Readers Write: Newspapers fulfill role by exposing local corruption

The Island Now

This newspaper, as well as Newsday, have published some clear-cut stories of local government corruption. Corruption in local government?

As old as the first village, no doubt; certainly, something that has been common to local, rural county government as well as big city rule since the beginning of our country. Human nature travels with the immigrants of all types who cross oceans to settle new lands.

As my grandmother used to say,” we bring ourselves to wherever we go”.

In reading Newsday’s recent series profiling Gary Melius and his vast tentacles of self-dealing and power, we see through one very fine, microcosmic example how self-dealing and narrow self-interest – some simply call it: greed! – can cost everyone.

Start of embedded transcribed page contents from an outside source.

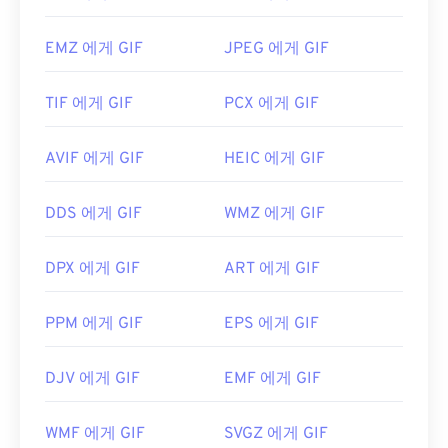
EMZ 에게 GIF
JPEG 에게 GIF
TIF 에게 GIF
PCX 에게 GIF
AVIF 에게 GIF
HEIC 에게 GIF
DDS 에게 GIF
WMZ 에게 GIF
DPX 에게 GIF
ART 에게 GIF
PPM 에게 GIF
EPS 에게 GIF
DJV 에게 GIF
EMF 에게 GIF
WMF 에게 GIF
SVGZ 에게 GIF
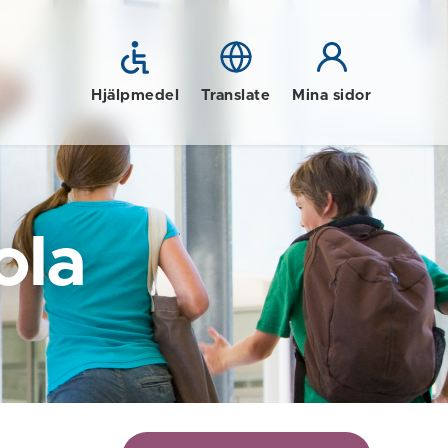
Hjälpmedel
Translate
Mina sidor
ola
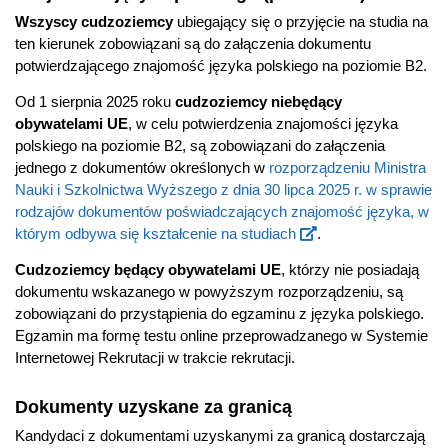
Wszyscy cudzoziemcy
ubiegający się o przyjęcie na studia na
ten kierunek zobowiązani są do załączenia dokumentu
potwierdzającego znajomość języka polskiego na poziomie B2.
Od 1 sierpnia 2025 roku
cudzoziemcy niebędący
obywatelami UE
, w celu potwierdzenia znajomości języka
polskiego na poziomie B2, są zobowiązani do załączenia
jednego z dokumentów określonych w
rozporządzeniu Ministra
Nauki i Szkolnictwa Wyższego z dnia 30 lipca 2025 r. w sprawie
rodzajów dokumentów poświadczających znajomość języka, w
którym odbywa się kształcenie na studiach
.
Cudzoziemcy będący obywatelami UE
, którzy nie posiadają
dokumentu wskazanego w powyższym rozporządzeniu, są
zobowiązani do przystąpienia do egzaminu z języka polskiego.
Egzamin ma formę testu online przeprowadzanego w Systemie
Internetowej Rekrutacji w trakcie rekrutacji.
Dokumenty uzyskane za granicą
Kandydaci z dokumentami uzyskanymi za granicą dostarczają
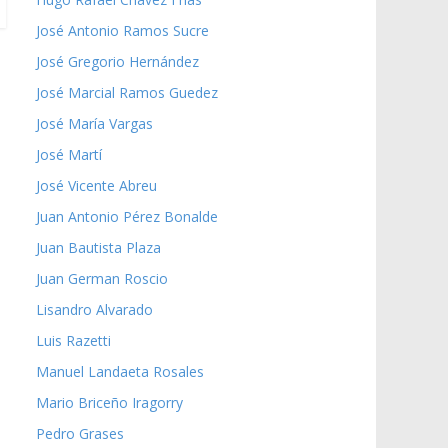
José Antonio Ramos Sucre
José Gregorio Hernández
José Marcial Ramos Guedez
José María Vargas
José Martí
José Vicente Abreu
Juan Antonio Pérez Bonalde
Juan Bautista Plaza
Juan German Roscio
Lisandro Alvarado
Luis Razetti
Manuel Landaeta Rosales
Mario Briceño Iragorry
Pedro Grases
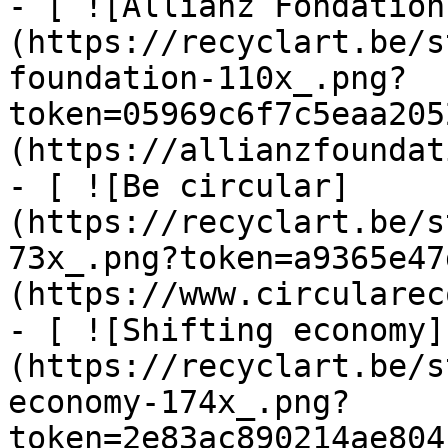
- [ ![Allianz Fondation
(https://recyclart.be/s
foundation-110x_.png?
token=05969c6f7c5eaa205
(https://allianzfoundat
- [ ![Be circular]
(https://recyclart.be/s
73x_.png?token=a9365e47
(https://www.circularec
- [ ![Shifting economy]
(https://recyclart.be/s
economy-174x_.png?
token=2e83ac890214ae804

 Reading how Melius was part and parcel of the creation of the six-figured salary Nassau police system and the broken, bankrupt county finances created with the first Mitchel Field leases, I could not help comparing reading the series to a feeling that I would have had if I saw a truck going over a cliff one fearsome  clip at a time.

Corruption may seem ‘harmless.’

It lines the pockets of one or a few, it is said, but does not necessarily beggar the community. That is nonsense.

Melius’ story is a readable template that overlays the story of how our local finances, governments, ways of doing business and the pressing, high levels of taxation and fees retard meaningful economic growth.

To use Malcolm Gladwell’s appropriate terminology, we may well have reached a “Tipping Point” on tolerating the tightly woven fabric of insider deals, self-dealing corrupt cronyism, a total erasure of propriety lines between governing and enriching, and a class of elected officials who kowtow to the Melius’ of the world.

Maybe.

Gary Melius’ foundation has done many good things. It has helped many fine, vital causes and people. So too has he backed good government electeds who govern well and, in the public’s, best interest.

Melius’ way of doing business is metaphor, illustration and case study method for understanding. Cicero posited that ‘biography is destiny’. It is, too when reading of the smaller-bore corruptions that this paper, too, has ably reported.

The tipping point is a decisive action that is an additive to many of the same types that finally ‘tips’ action towards resolution – but not always positive resolution.

Take 1974. The first election since “Watergate” saw a revolutionary sweep in Congress. Younger, more modern people were elected to both houses.

First-time changes on seniority power, committee rule, scope, budget process and a new recognition of more dissident voices occurred.

Always for the long-term better? No. But changes come in slices, not one massive loaf.

The tipping point may well have been reached with the elections of Madeline Singhas, Laura Gillen and Laura Curran; the public spoke against cronyism and insiderism in recent elections.

The open government activities fostered in Glen Cove and North Hempstead, for instance, are responses to this newfound ‘tip’ towards governmental cleanliness. No entity is perfect. Bad apples of both parties still bob up in the barrel.

Greed, cronyism and the desire to fix, arrange, manage and control gain will always exit if people have money. Power is money, and money is power.

But so, too is a free press, the lamplight of democracy’ as Paine, Jefferson, et. al. has said. And let it shine on here on Long Island.